Merlin: A Vision Language Foundation Model for 3D Computed Tomography

Louis Blankemeier,Joseph Paul Cohen,Ashwin Kumar,Dave Van Veen,Syed Jamal Safdar Gardezi,Magdalini Paschali,Zhihong Chen,Jean-Benoit Delbrouck,Eduardo Reis,Cesar Truyts,Christian Bluethgen,Malte Engmann Kjeldskov Jensen,Sophie Ostmeier,Maya Varma,Jeya Maria Jose Valanarasu,Zhongnan Fang,Zepeng Huo,Zaid Nabulsi,Diego Ardila,Wei-Hung Weng,Edson Amaro Junior,Neera Ahuja,Jason Fries,Nigam H. Shah,Andrew Johnston,Robert D. Boutin,Andrew Wentland,Curtis P. Langlotz,Jason Hom,Sergios Gatidis,Akshay S. Chaudhari

from arxiv, 18 pages, 7 figures

Over 85 million computed tomography (CT) scans are performed annually in the US, of which approximately one quarter focus on the abdomen. Given the current radiologist shortage, there is a large impetus to use artificial intelligence to alleviate the burden of interpreting these complex imaging studies. Prior state-of-the-art approaches for automated medical image interpretation leverage vision language models (VLMs). However, current medical VLMs are generally limited to 2D images and short reports, and do not leverage electronic health record (EHR) data for supervision. We introduce Merlin - a 3D VLM that we train using paired CT scans (6+ million images from 15,331 CTs), EHR diagnosis codes (1.8+ million codes), and radiology reports (6+ million tokens). We evaluate Merlin on 6 task types and 752 individual tasks. The non-adapted (off-the-shelf) tasks include zero-shot findings classification (31 findings), phenotype classification (692 phenotypes), and zero-shot cross-modal retrieval (image to findings and image to impressions), while model adapted tasks include 5-year disease prediction (6 diseases), radiology report generation, and 3D semantic segmentation (20 organs). We perform internal validation on a test set of 5,137 CTs, and external validation on 7,000 clinical CTs and on two public CT datasets (VerSe, TotalSegmentator).
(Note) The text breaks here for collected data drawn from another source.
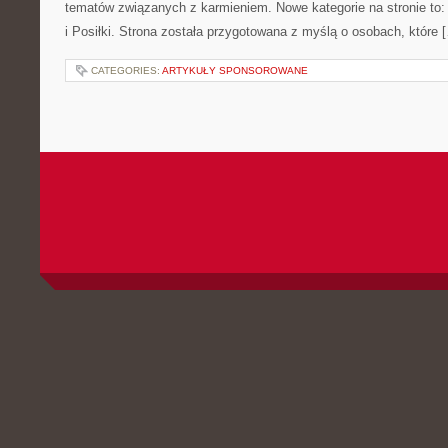
tematów związanych z karmieniem. Nowe kategorie na stronie to: 
i Posiłki. Strona została przygotowana z myślą o osobach, które 
CATEGORIES:
ARTYKUŁY SPONSOROWANE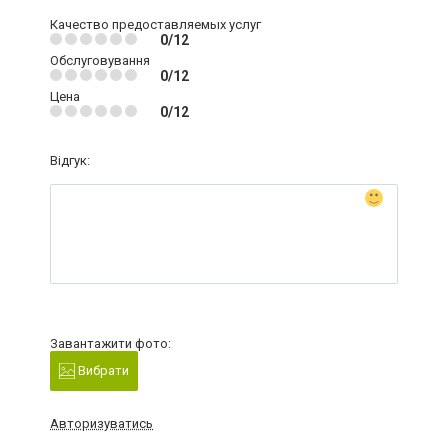
Качество предоставляемых услуг
0/12
Обслуговування
0/12
Цена
0/12
Відгук:
Завантажити фото:
Вибрати
Авторизуватись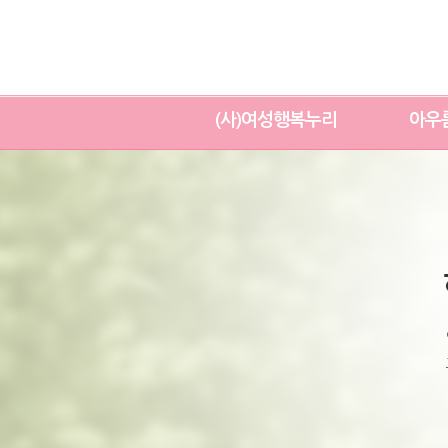
(사)여성행복누리
아우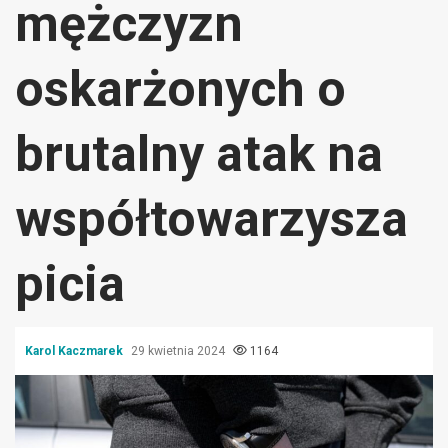
mężczyzn
oskarżonych o
brutalny atak na
współtowarzysza
picia
Karol Kaczmarek
29 kwietnia 2024
1164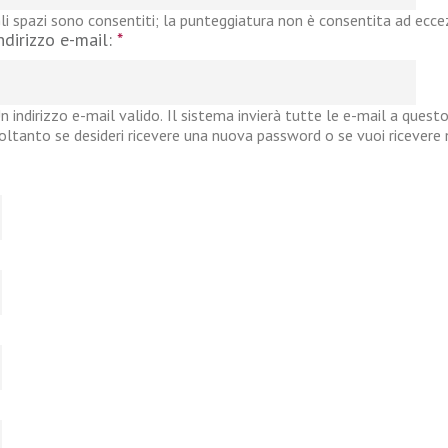
li spazi sono consentiti; la punteggiatura non è consentita ad eccezi
ndirizzo e-mail:
*
n indirizzo e-mail valido. Il sistema invierà tutte le e-mail a questo
oltanto se desideri ricevere una nuova password o se vuoi ricevere no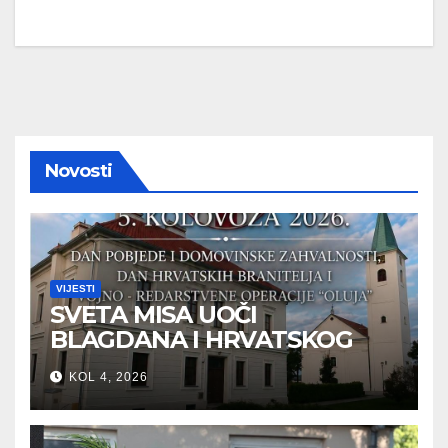
Novosti
VIJESTI
SVETA MISA UOČI
BLAGDANA I HRVATSKOG
PRAZNIKA SLOBODE
KOL 4, 2026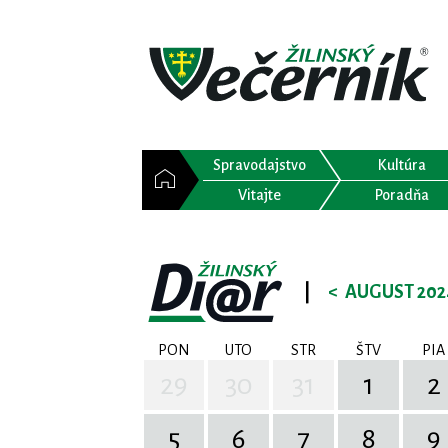
Spravodajstvo
Kultúra
Vitajte
Poradňa
|
<
AUGUST 202
PON
UTO
STR
ŠTV
PIA
29
30
31
1
2
5
6
7
8
9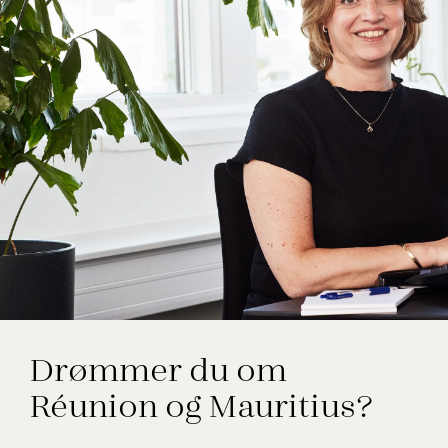
Elsebeth Thomsen
Drømmer du om
Rejseekspert, Réunion og Mauritius
Réunion og Mauritius?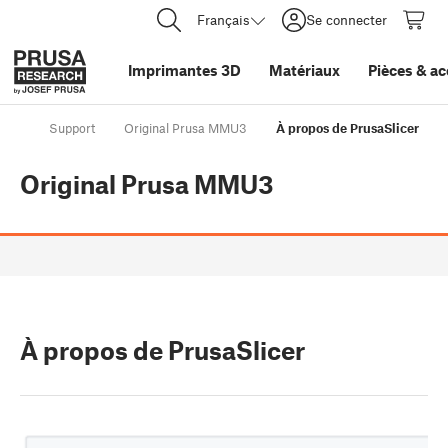
Français
Se connecter
Imprimantes 3D
Matériaux
Pièces
&
ac
Support
Original Prusa MMU3
À propos de PrusaSlicer
Original Prusa MMU3
À propos de PrusaSlicer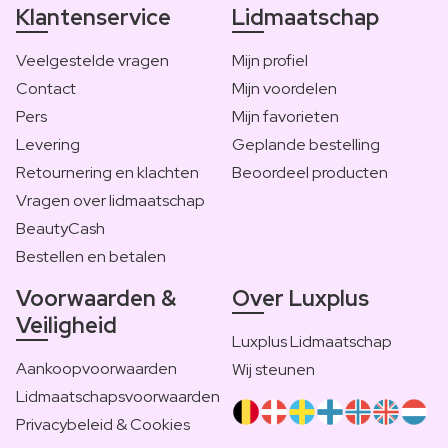
Klantenservice
Lidmaatschap
Veelgestelde vragen
Mijn profiel
Contact
Mijn voordelen
Pers
Mijn favorieten
Levering
Geplande bestelling
Retournering en klachten
Beoordeel producten
Vragen over lidmaatschap
BeautyCash
Bestellen en betalen
Voorwaarden &
Over Luxplus
Veiligheid
Luxplus Lidmaatschap
Aankoopvoorwaarden
Wij steunen
Lidmaatschapsvoorwaarden
Privacybeleid & Cookies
Beyond these clinically-relevant evaluations, we assess the efficacy of various network architectures and training strategies to depict that Merlin has favorable performance to existing task-specific baselines. We derive data scaling laws to empirically assess training data needs for requisite downstream task performance. Furthermore, unlike conventional VLMs that require hundreds of GPUs for training, we perform all training on a single GPU.

翻译：美国每年进行超过8500万次计算机断层扫描（CT），其中约四分之一聚焦于腹部。鉴于当前放射科医师短缺，利用人工智能减轻解读这些复杂影像研究的负担具有重要推动意义。先前最先进的自动化医学影像解读方法采用视觉语言模型。然而，当前医学视觉语言模型通常局限于二维图像和简短报告，且未利用电子健康记录数据进行监督。本文提出Merlin——一个通过配对CT扫描（来自15,331例CT的600余万张图像）、电子健康记录诊断代码（180余万条代码）和放射学报告（600余万词元）训练的三维视觉语言模型。我们在6类任务共752项具体任务上评估Merlin性能。非适配任务包括零样本征象分类（31种征象）、表型分类（692种表型）以及零样本跨模态检索（图像到征象与图像到印象），模型适配任务涵盖五年疾病预测（6种疾病）、放射学报告生成和三维语义分割（20个器官）。我们在包含5,137例CT的内部测试集进行验证，并在7,000例临床CT及两个公开CT数据集（VerSe、TotalSegmentator）进行外部验证。除临床相关评估外，我们通过分析不同网络架构与训练策略的效果，证明Merlin相较于现有任务专用基线模型具有更优性能。我们推导数据缩放定律以实证评估下游任务性能所需的训练数据量。此外，与传统视觉语言模型需要数百个GPU进行训练不同，我们仅使用单个GPU完成全部训练。